With his finger on the pulse of the Philadelphia sports scene, surely Eskin knows whether or not Lincoln Financial Field has been granted with hosting WrestleMania 31.

“I know the same thing you do,” Eskin said. “You would think the mayor’s office has to know because they have to start planning for it and clear that date. Now that the Phillies’ schedule is out, they have to avoid conflicts with the games because they don’t want to deal with combined traffic.”

Even though he hasn’t attended a WrestleMania since 1988, Eskin doesn’t plan on buying tickets if the “Showcase of the Immortals” comes to the city.

“I think watching wrestling in a stadium with 80,000 people probably blows unless you have really good seats,” Eskin said. “I’m excited to have it here just because of all the opportunities around it.
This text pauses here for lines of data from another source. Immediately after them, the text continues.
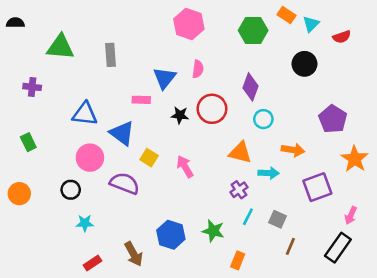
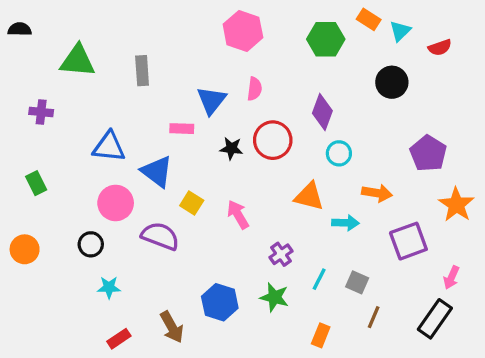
purple cross: (239, 190) -> (281, 254), moved
orange rectangle: (238, 260) -> (321, 335), moved

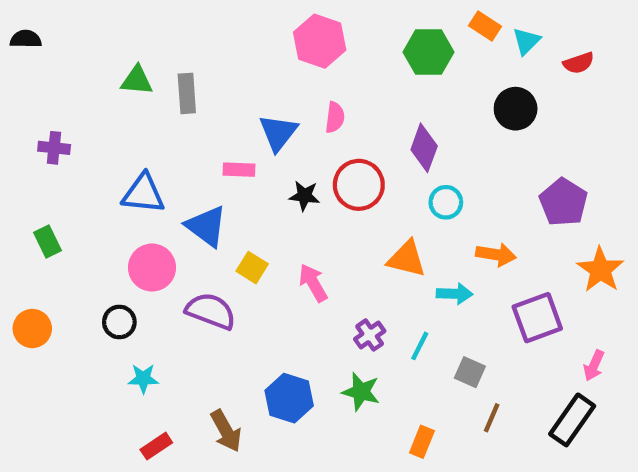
green triangle: (78, 61) -> (137, 80), moved, size x0.7
cyan line: (319, 279) -> (420, 346), moved

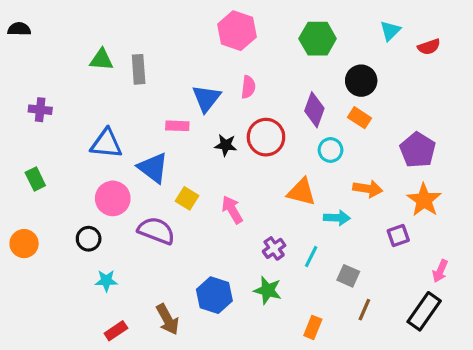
orange rectangle: (485, 26) -> (360, 118), moved
black circle: (516, 109) -> (361, 81), moved
orange star: (600, 270) -> (424, 200), moved
purple square: (537, 318) -> (398, 235), size x0.6

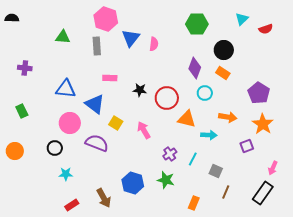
pink hexagon: (237, 31) -> (106, 19), moved
gray rectangle: (139, 69) -> (97, 46), moved
pink semicircle: (248, 87) -> (154, 44), moved
blue triangle: (206, 98) -> (131, 38), moved
red circle: (266, 137) -> (167, 98), moved

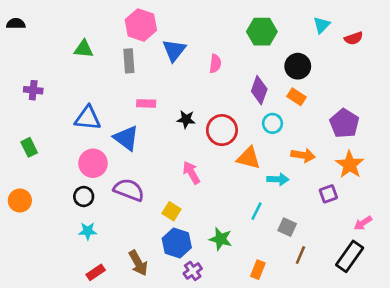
pink semicircle: (154, 44) -> (215, 64), moved
yellow square: (116, 123) -> (171, 211), moved
black circle: (55, 148) -> (84, 197), moved
purple cross: (170, 154) -> (193, 271), moved
pink arrow: (273, 168) -> (363, 223), turned 32

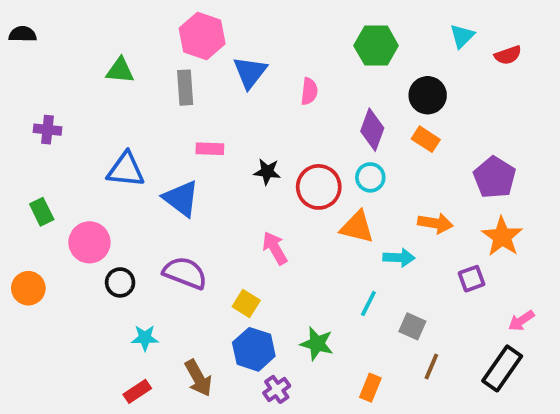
cyan circle: (272, 123) -> (370, 177), moved
pink circle: (93, 163) -> (89, 242), moved
cyan star: (88, 231) -> (145, 338), moved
I want to be able to interview the guys when they come to town. How could the WWE say no to Philly wanting it at the Linc, especially when New York and New Jersey was  such a big success?”

As for this year’s WrestleMania in New Orleans, what would Eskin’s ideal main event be for the 30th edition?

“I know it’s a dream,” Eskin said. “But at this point, if [Phillip Brooks] versus [Steve Austin] is going to happen at WrestleMania, you need to start talking about it now.”

Let’s start talking, wrestling fans. We can do it word of mouth, online and now on the radio – thanks to Spike Eskin.